The National Centre for Infectious Diseases (NCID) Singapore is currently evaluating non-invasive patient specimens collected with the SAFER-Sample reagent, and Lucence is working with the Ministry of Health (MOH) Singapore for broader performance evaluation. The SAFER-Sample kit has been registered with the Health Sciences Authority (HSA) as a Class A medical device. 

THE LARGER TREND

Singapore has been hard at work in terms of developing rapid test kits to detect COVID-19, with examples such as the Veredus Laboratories’ VereCoV detection kit and an ongoing development of a rapid test kit by iHealthtech researchers. Other measures to contain the spread of the COVID-19 in Singapore include the use of iThermo, an AI-powered temperature screening solution that identifies those who displays signs of fever, as well as the recent TraceTogether contact tracing app which was developed by MOH and GovTech. 
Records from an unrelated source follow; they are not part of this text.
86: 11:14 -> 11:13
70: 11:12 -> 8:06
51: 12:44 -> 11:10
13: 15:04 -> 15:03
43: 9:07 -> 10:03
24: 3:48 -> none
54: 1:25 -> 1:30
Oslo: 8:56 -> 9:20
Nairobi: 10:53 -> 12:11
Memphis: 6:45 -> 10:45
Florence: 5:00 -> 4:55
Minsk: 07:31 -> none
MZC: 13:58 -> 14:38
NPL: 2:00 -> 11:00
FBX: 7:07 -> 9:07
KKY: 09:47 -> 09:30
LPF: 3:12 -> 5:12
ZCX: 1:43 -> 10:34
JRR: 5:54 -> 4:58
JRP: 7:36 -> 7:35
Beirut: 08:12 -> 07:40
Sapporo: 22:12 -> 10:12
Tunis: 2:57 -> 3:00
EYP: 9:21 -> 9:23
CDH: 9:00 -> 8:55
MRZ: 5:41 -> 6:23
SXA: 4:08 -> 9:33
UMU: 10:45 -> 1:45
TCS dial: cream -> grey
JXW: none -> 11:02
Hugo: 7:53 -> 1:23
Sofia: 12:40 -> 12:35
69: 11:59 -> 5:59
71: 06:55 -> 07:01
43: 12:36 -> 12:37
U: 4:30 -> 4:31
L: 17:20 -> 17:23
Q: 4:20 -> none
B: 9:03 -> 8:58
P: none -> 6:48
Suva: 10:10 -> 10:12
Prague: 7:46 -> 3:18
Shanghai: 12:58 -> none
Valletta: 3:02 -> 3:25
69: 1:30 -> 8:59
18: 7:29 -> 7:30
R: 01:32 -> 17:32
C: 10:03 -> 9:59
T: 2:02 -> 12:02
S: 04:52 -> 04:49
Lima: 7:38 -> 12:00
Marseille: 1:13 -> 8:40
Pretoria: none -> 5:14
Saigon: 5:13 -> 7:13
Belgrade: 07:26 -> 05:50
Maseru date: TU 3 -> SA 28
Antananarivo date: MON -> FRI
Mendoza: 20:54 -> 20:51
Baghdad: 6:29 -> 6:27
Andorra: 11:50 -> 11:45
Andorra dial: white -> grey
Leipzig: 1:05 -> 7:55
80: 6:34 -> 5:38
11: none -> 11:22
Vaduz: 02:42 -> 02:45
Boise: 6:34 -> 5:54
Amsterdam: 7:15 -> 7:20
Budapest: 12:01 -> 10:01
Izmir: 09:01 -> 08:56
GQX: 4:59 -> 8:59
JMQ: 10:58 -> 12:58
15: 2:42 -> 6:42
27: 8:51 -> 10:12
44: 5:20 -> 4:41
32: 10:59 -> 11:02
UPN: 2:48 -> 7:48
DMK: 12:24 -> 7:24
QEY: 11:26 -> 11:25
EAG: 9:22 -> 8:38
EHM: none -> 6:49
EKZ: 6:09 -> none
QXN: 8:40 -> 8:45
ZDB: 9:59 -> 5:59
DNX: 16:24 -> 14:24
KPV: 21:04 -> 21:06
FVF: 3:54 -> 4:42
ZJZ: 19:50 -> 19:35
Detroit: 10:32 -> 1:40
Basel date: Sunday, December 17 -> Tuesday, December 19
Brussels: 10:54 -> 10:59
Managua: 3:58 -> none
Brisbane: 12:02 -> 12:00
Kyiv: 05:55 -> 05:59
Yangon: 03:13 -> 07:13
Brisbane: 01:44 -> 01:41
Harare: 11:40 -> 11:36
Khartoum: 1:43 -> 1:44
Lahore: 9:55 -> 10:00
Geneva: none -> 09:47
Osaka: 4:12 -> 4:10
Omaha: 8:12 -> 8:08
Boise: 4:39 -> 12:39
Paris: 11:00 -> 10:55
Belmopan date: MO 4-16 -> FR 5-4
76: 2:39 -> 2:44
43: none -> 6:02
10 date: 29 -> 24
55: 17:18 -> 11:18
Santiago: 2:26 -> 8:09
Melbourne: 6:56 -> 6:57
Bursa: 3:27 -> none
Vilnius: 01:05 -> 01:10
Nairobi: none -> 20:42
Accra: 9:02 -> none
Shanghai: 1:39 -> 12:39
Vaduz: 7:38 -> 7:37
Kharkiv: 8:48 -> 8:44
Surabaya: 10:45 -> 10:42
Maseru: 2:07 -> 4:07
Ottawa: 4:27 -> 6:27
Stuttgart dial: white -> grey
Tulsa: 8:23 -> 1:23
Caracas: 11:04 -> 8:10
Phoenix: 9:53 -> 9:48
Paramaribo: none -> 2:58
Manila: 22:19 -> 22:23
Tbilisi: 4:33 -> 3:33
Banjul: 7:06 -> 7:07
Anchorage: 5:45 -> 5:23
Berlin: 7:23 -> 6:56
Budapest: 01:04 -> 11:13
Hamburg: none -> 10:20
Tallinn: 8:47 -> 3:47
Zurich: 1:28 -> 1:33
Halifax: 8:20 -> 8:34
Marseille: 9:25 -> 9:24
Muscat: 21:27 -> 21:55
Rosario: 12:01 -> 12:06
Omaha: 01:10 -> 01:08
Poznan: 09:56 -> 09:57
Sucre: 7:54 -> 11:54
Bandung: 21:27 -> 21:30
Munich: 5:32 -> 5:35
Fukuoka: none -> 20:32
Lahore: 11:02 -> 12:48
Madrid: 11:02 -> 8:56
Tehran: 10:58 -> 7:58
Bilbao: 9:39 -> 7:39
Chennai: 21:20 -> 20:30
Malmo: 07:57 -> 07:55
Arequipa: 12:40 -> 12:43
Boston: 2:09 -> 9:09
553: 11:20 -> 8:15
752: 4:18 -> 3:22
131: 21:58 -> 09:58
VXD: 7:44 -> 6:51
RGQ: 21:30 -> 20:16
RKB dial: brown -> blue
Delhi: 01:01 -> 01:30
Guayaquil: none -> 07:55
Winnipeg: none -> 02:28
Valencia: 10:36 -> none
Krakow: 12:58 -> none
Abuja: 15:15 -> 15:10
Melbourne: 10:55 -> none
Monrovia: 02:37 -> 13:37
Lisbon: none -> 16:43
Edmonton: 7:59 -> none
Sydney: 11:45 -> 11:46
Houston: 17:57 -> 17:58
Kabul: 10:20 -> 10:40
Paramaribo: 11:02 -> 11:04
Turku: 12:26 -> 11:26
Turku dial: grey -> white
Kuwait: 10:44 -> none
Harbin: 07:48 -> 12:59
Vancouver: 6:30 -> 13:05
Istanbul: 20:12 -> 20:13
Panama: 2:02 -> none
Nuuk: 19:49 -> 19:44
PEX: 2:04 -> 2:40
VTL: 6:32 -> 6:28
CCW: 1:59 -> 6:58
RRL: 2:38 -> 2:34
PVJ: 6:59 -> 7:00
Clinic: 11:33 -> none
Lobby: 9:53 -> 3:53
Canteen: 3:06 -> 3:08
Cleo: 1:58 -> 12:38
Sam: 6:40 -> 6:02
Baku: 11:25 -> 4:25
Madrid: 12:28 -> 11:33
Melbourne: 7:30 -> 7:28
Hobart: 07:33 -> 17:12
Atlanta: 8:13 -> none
Last November, Lucence, which is Singapore-headquartered, raised $20 million in Series A funding led by IHH Healthcare, one of the world’s largest integrated private healthcare groups, MobiHealthNews reported

ON THE RECORD

“We are very glad that our technology, used to reduce suffering of cancer patients, can contribute to accurate testing solutions during this global crisis. In line with our mission of using molecular technology to improve health worldwide, we are making up to 10,000 kits available at no cost to the scientific community,” said Dr. Tan Min-Han, Founding CEO of Lucence and Adjunct Clinician-Scientist at the Institute of Bioengineering and Nanotechnology (IBN) of A*STAR said in a statement.